(The task) Using the listing below, retype the line bearing "sich im Markt behaupten zu können." and each line after it, word for word, and nothing further.

(Data provided)
■ ■ ■ ■ ■
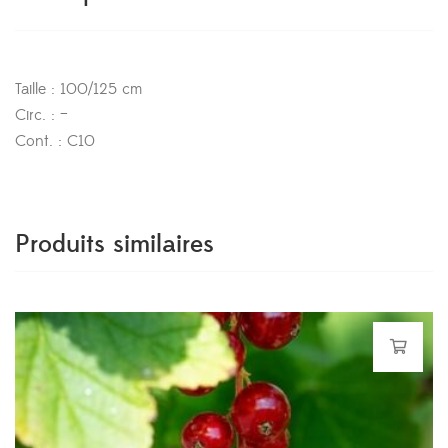
Taille : 100/125 cm
Circ. : –
Cont. : C10
Produits similaires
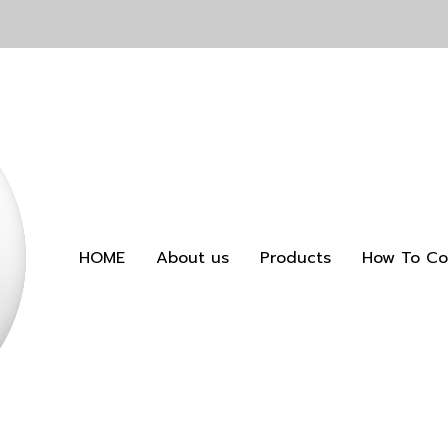
HOME
About us
Products
How To Co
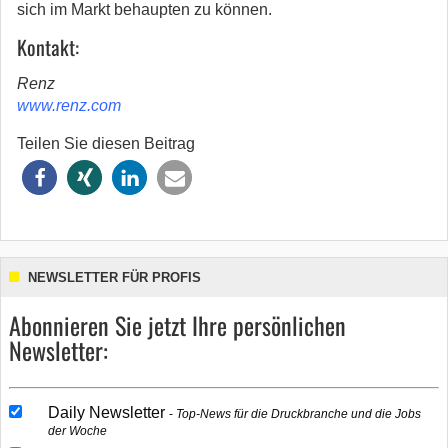
sich im Markt behaupten zu können.
Kontakt:
Renz
www.renz.com
Teilen Sie diesen Beitrag
NEWSLETTER FÜR PROFIS
Abonnieren Sie jetzt Ihre persönlichen
Newsletter:
Daily Newsletter
Top-News für die Druckbranche und die Jobs
der Woche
■ ■ ■ ■ ■
(Answer to this problem)
sich im Markt behaupten zu können.
Kontakt:
Renz
www.renz.com
Teilen Sie diesen Beitrag
NEWSLETTER FÜR PROFIS
Abonnieren Sie jetzt Ihre persönlichen
Newsletter:
Daily Newsletter
Top-News für die Druckbranche und die Jobs
der Woche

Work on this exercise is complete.